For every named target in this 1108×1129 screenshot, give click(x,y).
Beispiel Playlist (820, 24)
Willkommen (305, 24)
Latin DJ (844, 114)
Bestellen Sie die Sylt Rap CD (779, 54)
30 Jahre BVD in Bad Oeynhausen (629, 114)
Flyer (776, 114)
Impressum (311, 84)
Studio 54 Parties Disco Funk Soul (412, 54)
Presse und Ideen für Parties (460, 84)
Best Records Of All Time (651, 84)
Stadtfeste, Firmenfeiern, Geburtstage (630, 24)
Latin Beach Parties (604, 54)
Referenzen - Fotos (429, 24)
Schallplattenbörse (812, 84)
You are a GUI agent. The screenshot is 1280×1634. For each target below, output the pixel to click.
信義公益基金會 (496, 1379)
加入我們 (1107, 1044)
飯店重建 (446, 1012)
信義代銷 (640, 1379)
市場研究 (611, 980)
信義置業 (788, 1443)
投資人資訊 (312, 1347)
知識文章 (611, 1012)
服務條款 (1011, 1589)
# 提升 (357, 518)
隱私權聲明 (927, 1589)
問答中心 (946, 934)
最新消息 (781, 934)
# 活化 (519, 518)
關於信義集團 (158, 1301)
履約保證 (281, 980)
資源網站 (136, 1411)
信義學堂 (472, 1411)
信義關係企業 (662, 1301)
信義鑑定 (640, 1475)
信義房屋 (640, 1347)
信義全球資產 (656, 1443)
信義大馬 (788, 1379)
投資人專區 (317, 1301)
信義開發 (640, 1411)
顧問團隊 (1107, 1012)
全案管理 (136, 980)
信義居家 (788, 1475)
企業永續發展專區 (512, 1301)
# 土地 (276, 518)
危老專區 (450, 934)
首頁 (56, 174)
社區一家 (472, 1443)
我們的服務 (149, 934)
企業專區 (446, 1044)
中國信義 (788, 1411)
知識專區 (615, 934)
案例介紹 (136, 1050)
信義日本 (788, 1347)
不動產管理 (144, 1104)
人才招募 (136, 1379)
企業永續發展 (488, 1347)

━━━━━━━━

Task details: With no alteration of any kind, give the data again in full.

Output for this task:
For every named target in this 1108×1129 screenshot, give click(x,y).
Beispiel Playlist (820, 24)
Willkommen (305, 24)
Latin DJ (844, 114)
Bestellen Sie die Sylt Rap CD (779, 54)
30 Jahre BVD in Bad Oeynhausen (629, 114)
Flyer (776, 114)
Impressum (311, 84)
Studio 54 Parties Disco Funk Soul (412, 54)
Presse und Ideen für Parties (460, 84)
Best Records Of All Time (651, 84)
Stadtfeste, Firmenfeiern, Geburtstage (630, 24)
Latin Beach Parties (604, 54)
Referenzen - Fotos (429, 24)
Schallplattenbörse (812, 84)
You are a GUI agent. The screenshot is 1280×1634. For each target below, output the pixel to click.
信義公益基金會 (496, 1379)
加入我們 (1107, 1044)
飯店重建 (446, 1012)
信義代銷 (640, 1379)
市場研究 (611, 980)
信義置業 (788, 1443)
投資人資訊 (312, 1347)
知識文章 (611, 1012)
服務條款 (1011, 1589)
# 提升 (357, 518)
隱私權聲明 (927, 1589)
問答中心 (946, 934)
最新消息 (781, 934)
# 活化 (519, 518)
關於信義集團 (158, 1301)
履約保證 (281, 980)
資源網站 (136, 1411)
信義學堂 (472, 1411)
信義關係企業 (662, 1301)
信義鑑定 (640, 1475)
信義房屋 (640, 1347)
信義全球資產 (656, 1443)
信義大馬 (788, 1379)
投資人專區 (317, 1301)
信義開發 (640, 1411)
顧問團隊 (1107, 1012)
全案管理 (136, 980)
信義居家 (788, 1475)
企業永續發展專區 (512, 1301)
# 土地 (276, 518)
危老專區 (450, 934)
首頁 (56, 174)
社區一家 (472, 1443)
我們的服務 (149, 934)
企業專區 (446, 1044)
中國信義 (788, 1411)
知識專區 (615, 934)
案例介紹 (136, 1050)
信義日本 (788, 1347)
不動產管理 (144, 1104)
人才招募 (136, 1379)
企業永續發展 (488, 1347)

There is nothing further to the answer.